After 6 hours of incubation, with the chamber still at mounted position, the slides were gently washed by 1xPBS and observed by using a Leica DM-IRM inverted microscope. Images of individual spots were obtained by using a SPOT RT camera with SPOT-Advance software (Diagnostic Instruments, Serling Heights, MI). The cell number for individuals spots were counted by using ImageQuant TL software under Colony Counting sector.
CD4 T cell lines specific to Influenza A Hemagglutinin (HA306: PKYVKQNTLKLAT), Neuraminidase (NAp43: GAASYKIFKIEKGKVTK) and Islet-Specific Glucose-6-Phosphatase Catalytic Subunit-Related Protein (IGRPp31: KWCANPDWIHIDTTPFAGLV) were generated by cell sorting based on positive tetramer staining of T cells from a day-14 in vitro peptide stimulated T cell culture. The sorted T cells were maintained in regular T cell culture medium and restimulated with 1ug/ml PHA weekly in the presence of 50 Gy irradiated allogenetic PBMCs and 10 IU/ml of IL2. The purity of the Ag-specific T cells was determined by tetramer staining.

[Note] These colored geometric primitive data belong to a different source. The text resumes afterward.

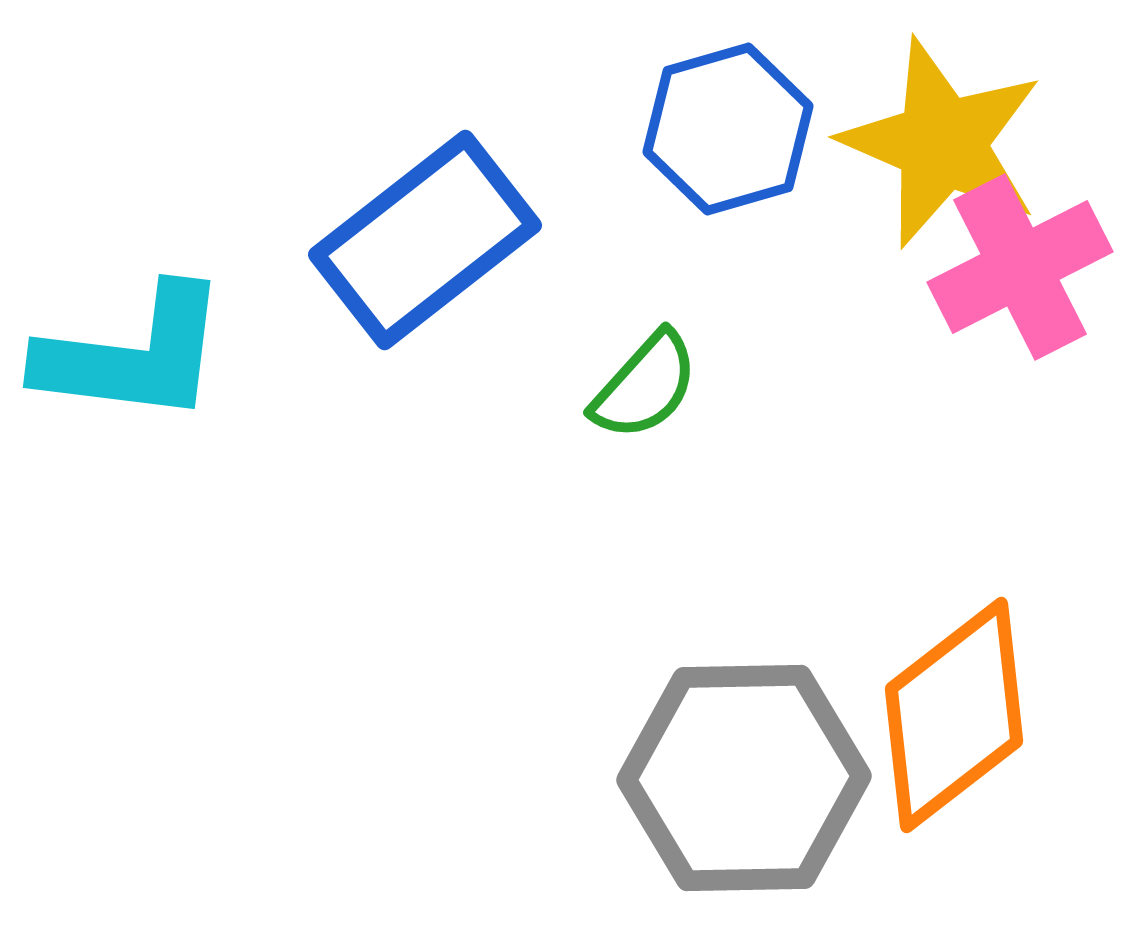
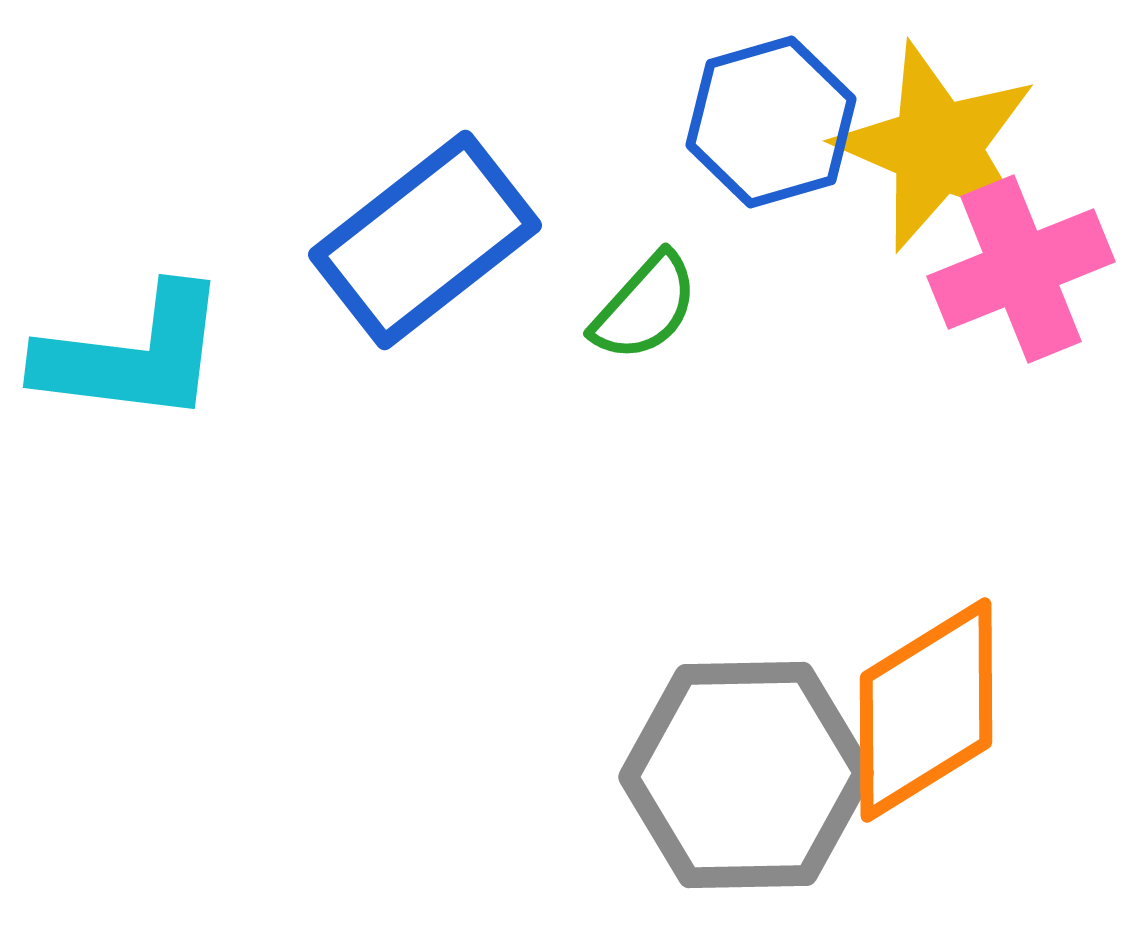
blue hexagon: moved 43 px right, 7 px up
yellow star: moved 5 px left, 4 px down
pink cross: moved 1 px right, 2 px down; rotated 5 degrees clockwise
green semicircle: moved 79 px up
orange diamond: moved 28 px left, 5 px up; rotated 6 degrees clockwise
gray hexagon: moved 2 px right, 3 px up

CD4 T cells were purified and stimulated with candidate peptides or viral antigens prepare from vaccine for one week and expanded with recombinant IL2 for another week as previously described , .

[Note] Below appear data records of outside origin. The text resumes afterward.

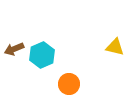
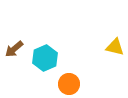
brown arrow: rotated 18 degrees counterclockwise
cyan hexagon: moved 3 px right, 3 px down
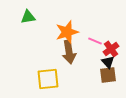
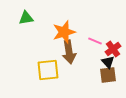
green triangle: moved 2 px left, 1 px down
orange star: moved 3 px left
red cross: moved 2 px right
yellow square: moved 9 px up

A flat-bottom 96-well plate was coated with a mixture of 10 ug/ml peptide:DR0401 monomer, 5 ug/ml anti-CD28 and 5 ug/ml anti-CD11a overnight at 4°C. On the next day, the plate was washed once with 1xPBS and seeded with 100×103, 50×103, 20×103 and 5×103 of T cells, respectively. After a brief centrifuge spin to settle down cells, the plate was incubated at 37°C for 6 hours. The concentration of IFNgamma in the supernatant was determined by ELISA using Europium detection system (Perkin Elmer, Waltham, MA).
The coefficient of variation for spotting was estimated using Prism software (GraphPad, San Diego, CA). Differences in Ag-specific T cell responses between T1D and non-diabetic subjects were evaluated with Mann-Whitney test (provided by Prism software) and Fisher's Exact Test (www.langsrud.com/fisher.htm) as 2-tailed p-values. The Benjamini-Hochberg correction was adapted to calculate p-values with false discovery rate (FDR) adjustment.
Competing Interests: The authors have declared that no competing interests exist.
Funding: This work was supported in part by grants to W.K from American Diabetes Association (ADA 7-06-RA-75, www.diabetes.org) and National Institutes of Health (R21 DK077525-02; HHSN272200900043C, www.nih.gov), and a grant to LJ.S from National Institutes of Health (U19 AI57319, www.nih.gov). X.G is currently supported by Juvenile Diabetes Research Foundation International Postdoctoral Fellowship Award (3-2008-548, www.jdrf.org). The funders had no role in study design, data collection and analysis, decision to publish, or preparation of the manuscript.